Now the same lemma is proven using the classic axiom. It is named Peirce2 since the names of lemmas must not be conflicting.

Lemma Peirce2 : forall a:Prop, ((a -> False) -> a) -> a.
Proof.
  intros a.
  intros H.
  destruct (classic a) as [aTrue | aFalse].
  exact aTrue.
  pose (H aFalse) as aTrue.
  exact aTrue.
Qed.

De Morgan's laws

As we already saw in other lemmas, one direction of a lemma may be 'classic' (requiring the law of excluded middle).

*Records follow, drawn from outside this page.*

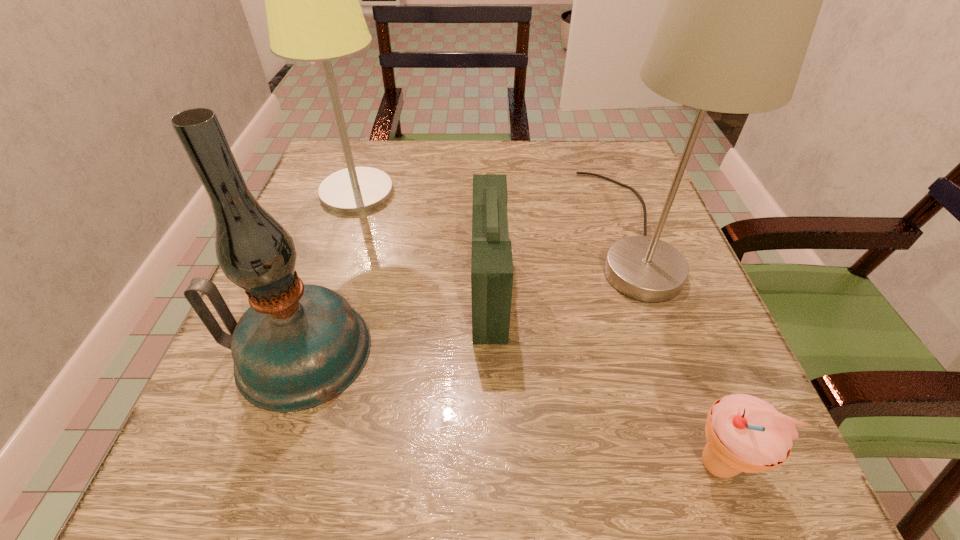 This screenshot has height=540, width=960. I want to click on free spot between the first-aid kit and the left table lamp, so click(423, 241).

The width and height of the screenshot is (960, 540). I want to click on free spot between the shortest object and the third shortest object, so click(508, 408).

Locate an element on the screen. The height and width of the screenshot is (540, 960). free area in between the right table lamp and the first-aid kit is located at coordinates (559, 261).

Where is `blank region between the oil lamp and the first-aid kit`? blank region between the oil lamp and the first-aid kit is located at coordinates (395, 321).

Locate an element on the screen. The width and height of the screenshot is (960, 540). vacant region between the first-aid kit and the third tallest object is located at coordinates (395, 321).

At what (x,y) coordinates should I click in order to perform the action: click on free space between the third object from right to left and the third tallest object. Please return your answer as a coordinate pair (x, y). Looking at the image, I should click on (395, 321).

You are a GUI agent. You are given a task and a screenshot of the screen. Output one action in this format:
    pyautogui.click(x=<x>, y=<y>)
    Task: Click on the vacant region between the third object from left to right and the right table lamp
    
    Given the screenshot: What is the action you would take?
    pyautogui.click(x=559, y=261)

Locate an element on the screen. The width and height of the screenshot is (960, 540). vacant area that lies between the third object from left to right and the left table lamp is located at coordinates (423, 241).

Where is `free space between the icecream and the third object from right to left`? This screenshot has height=540, width=960. free space between the icecream and the third object from right to left is located at coordinates (603, 377).

Locate which object is the closest to the third tallest object. Please provide its 2D coordinates. Your answer should be formatted as a tuple, i.e. [(x, y)], where the tuple contains the x and y coordinates of a point satisfying the conditions above.

[(491, 256)]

Lemma de_morgan_not_and_not: forall a b:Prop,
  ~(~a /\ ~b) -> a \/ b.
Proof.
  intros a b.
  unfold not.
  intros H.
  pose (classic a) as H1.
  destruct H1 as [aTrue | aFalse].
  left; exact aTrue.
  pose (classic b) as H2.
  destruct H2 as [bTrue | bFalse].
  right; exact bTrue.
  assert (~a /\ ~b) as H3.
  split.
  exact aFalse.
  exact bFalse.
  pose (H H3) as CONTRA.
  contradiction CONTRA.
Qed.

And the other direction does not need any classical things. This proof is intuitionist.

Lemma de_morgan_not_rev: forall a b:Prop,
  a \/ b -> ~(~a /\ ~b).
Proof.
  intros a b.
  intros H1.
  unfold not.
  intros H2.
  destruct H2 as [H3 H4].
  destruct H1 as [H5 | H6].
  contradiction.
  contradiction.
Qed.

Rewrite implication as a disjunction

Such manipulations also need the 'classic' axioms.

Lemma implies_to_or: forall a b:Prop,
  (a -> b) -> (~a \/ b).
Proof.
  intros a b.
  intros H1.
  pose (classic a) as H2.
  destruct H2 as [aTrue | aFalse].
  pose (H1 aTrue) as bTrue.
  right; exact bTrue.
  left; exact aFalse.
Qed.